This an open comments thread for the developer.* Magazine article "Eastwood, Stallone, and You: Are You a Typecast Developer?," by Donna Davis. If you haven't already, you can read it here, then add your comments below.

I'm ready for my closeup, Mr. Demille

One of the greatest Hollywood movies ever made, Sunset Boulevard, is about an out of work screenwriter and a faded silent star.

The mythos in programming is that sticking to an outdated technology necessarily makes one as pathetic as Gloria Swanson, who in the last scene of Sunset Boulevard imagines she is again a silent star.

However, we don't have to take the message straight. For in fact, Swanson's triumph is real because it's the WRITER who dies...not her. She correctly realizes that it's all an illusion, unlike William Holden.
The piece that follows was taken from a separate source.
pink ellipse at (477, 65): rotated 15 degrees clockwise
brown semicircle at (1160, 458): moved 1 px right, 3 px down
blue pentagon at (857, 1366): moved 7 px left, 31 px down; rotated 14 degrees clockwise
Therefore, while I find Donna's essay true and amusing, I also have to say that you don't have to reinvent yourself if you'd rather work on your garage. Many Cobol programmers had a second act in 1999 and a buddy of mine, a Cobol expert, is gainfully employed in his sixties.

We have to disentangle myth, from reality. Diane Ladd is an aging blonde and former cutie who as such faced a grim prospect. But the old girl hung in there as Laura Dern's Mom and got to play her own worst nightmare, for Diane Ladd is the evil Mom in the great film Wild at Heart.
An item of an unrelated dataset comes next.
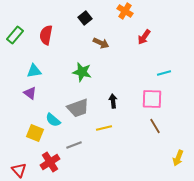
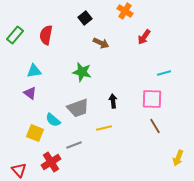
red cross: moved 1 px right
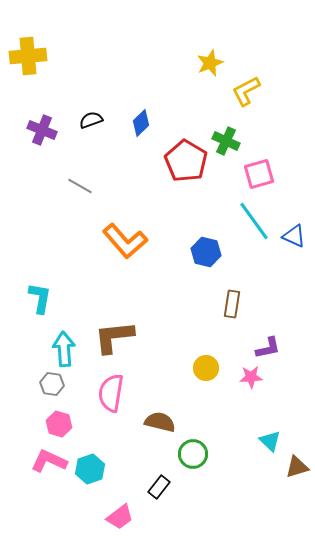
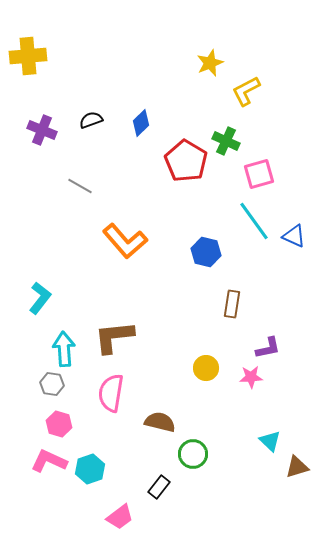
cyan L-shape: rotated 28 degrees clockwise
Spiritually, Diane faced up to the old nightmare of the blonde bombshell and discovered that there's more to acting than looks: there's also acting.

Gloria KNEW, at the end of Sunset Boulevard, that she was an old gal. Point was she was still in the game whereas Bill Holden was floating face down. And she KNEW that the closeup would expose her age, which she nonetheless proposed to market because as they say, they're ain't no shame in working the game.

None of this should be understood as a defense of unwillingness to change. At the same time, older developers have a choice to exit the game, reengineer, or to go retro in the sense of using their knowledge of older systems.

I for one would LOVE to see a book detailing older programming paradigms with modern simulators as an accretive history of software.